The Padres flashed the “Rally Goose” on the stadium videoboard. When a drone hovered over field, Cronenworth grabbed a baseball and was ready to pelt it before it buzzed away. The rain caused only the second use of the tarp at Petco Park all year, and came down again hard after the winning rally, as if blessing the proceedings.
All of it strange, but not as much as the Padres exposing the Dodgers’ every flaw, not just the bullpen. Muncy and Justin Turner had trouble squaring up hittable fastballs, leaving the Los Angeles lineup looking top-heavy. Turner has a $16 million option for next season that probably doesn’t get exercised.
Cody Bellinger looked so bad that Roberts benched him against Musgrove, leaving Bellinger upset and probably staring at being non-tendered. Turner looked skittish at shortstop and is likely gone as a free agent. Trayce Thompson was lightning in a bottle for a while, but a postseason diet of breaking balls neutralized him. Chris Taylor, because of two weeks of rust from a neck injury, was useless. The bottom of the San Diego lineup vastly outplayed the bottom of the Los Angeles lineup.

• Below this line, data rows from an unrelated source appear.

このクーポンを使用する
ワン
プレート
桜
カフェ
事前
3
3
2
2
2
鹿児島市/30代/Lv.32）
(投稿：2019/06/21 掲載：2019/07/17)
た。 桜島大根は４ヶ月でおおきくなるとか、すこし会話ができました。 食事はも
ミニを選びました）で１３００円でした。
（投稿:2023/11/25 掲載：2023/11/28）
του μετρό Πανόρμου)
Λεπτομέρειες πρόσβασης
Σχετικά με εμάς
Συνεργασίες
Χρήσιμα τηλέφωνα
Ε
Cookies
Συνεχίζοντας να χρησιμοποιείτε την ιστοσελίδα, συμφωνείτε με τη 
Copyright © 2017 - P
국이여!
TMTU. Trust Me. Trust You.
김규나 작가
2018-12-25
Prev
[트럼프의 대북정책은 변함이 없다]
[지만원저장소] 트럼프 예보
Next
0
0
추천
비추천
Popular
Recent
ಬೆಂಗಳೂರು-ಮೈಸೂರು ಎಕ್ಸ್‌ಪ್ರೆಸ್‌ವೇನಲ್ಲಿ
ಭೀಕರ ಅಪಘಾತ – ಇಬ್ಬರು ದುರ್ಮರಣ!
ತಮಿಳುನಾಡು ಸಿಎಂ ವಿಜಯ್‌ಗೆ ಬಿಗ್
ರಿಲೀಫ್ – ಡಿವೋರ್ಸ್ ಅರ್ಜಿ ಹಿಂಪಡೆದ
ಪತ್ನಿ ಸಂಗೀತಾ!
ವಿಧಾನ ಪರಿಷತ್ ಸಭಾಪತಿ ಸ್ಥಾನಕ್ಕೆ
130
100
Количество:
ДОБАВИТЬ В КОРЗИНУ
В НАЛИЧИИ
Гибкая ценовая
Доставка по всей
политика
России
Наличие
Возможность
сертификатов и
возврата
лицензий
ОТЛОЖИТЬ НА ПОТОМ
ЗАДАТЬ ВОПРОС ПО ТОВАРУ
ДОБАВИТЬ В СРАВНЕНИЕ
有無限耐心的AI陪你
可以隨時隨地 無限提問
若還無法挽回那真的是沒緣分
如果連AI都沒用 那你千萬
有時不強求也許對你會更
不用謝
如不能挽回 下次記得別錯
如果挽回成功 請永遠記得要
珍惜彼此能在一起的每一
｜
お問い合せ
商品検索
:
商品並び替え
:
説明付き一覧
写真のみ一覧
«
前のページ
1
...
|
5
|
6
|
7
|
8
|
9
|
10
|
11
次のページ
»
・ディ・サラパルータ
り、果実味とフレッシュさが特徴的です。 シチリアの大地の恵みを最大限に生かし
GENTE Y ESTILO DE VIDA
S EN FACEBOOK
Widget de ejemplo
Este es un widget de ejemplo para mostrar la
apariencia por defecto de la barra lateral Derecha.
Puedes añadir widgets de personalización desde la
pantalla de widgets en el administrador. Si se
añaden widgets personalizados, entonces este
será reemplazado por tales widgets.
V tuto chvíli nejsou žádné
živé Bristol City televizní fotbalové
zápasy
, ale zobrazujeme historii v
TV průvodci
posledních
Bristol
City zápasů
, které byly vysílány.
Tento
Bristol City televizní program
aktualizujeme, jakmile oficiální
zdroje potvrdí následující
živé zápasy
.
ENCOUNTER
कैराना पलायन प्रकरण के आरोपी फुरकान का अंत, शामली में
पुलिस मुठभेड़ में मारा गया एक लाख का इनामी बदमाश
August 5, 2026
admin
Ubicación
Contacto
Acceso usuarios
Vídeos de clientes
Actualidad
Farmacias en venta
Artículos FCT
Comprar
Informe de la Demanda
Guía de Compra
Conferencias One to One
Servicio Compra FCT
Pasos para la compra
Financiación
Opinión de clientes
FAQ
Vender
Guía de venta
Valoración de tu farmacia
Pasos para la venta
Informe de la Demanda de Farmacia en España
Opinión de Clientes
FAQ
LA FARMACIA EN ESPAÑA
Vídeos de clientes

The Dodgers’ biggest problem when it came to flushing 111 wins is that they had no closer and still hurried starting pitchers out of games. Without Craig Kimbrel (ineffective), Daniel Hudson (hurt) and Blake Treinen (he pitched once and showed he still wasn’t right after an arm injury), Los Angeles was short of playoff-caliber experienced arms, especially to get out lefties like Soto, Cronenworth and Grisham. Brusdar Graterol fell out of favor because he doesn’t get enough strikeouts for the analysts’ tastes.
Before the game, one of the Los Angeles front office executives expressed concern that the team perhaps appeared flat due to a month of playing games that lacked intensity with so little on the line. The Dodgers had the division locked up months ago. There was some truth there—the quality of the Padres’ at bats was vastly superior—but the real concern for the Dodgers was going to the bullpen too soon too often.
“Things could have gone either way today to impact the result of the game,” Roberts said. “It didn't. We got beat in a series.”
He later added when addressing the disappointment of flushing 111 wins: “But you’ve got to give the Padres credit. They outplayed us this series.”
Strange as it seems based on the massive gap in regular-season records, the better team won.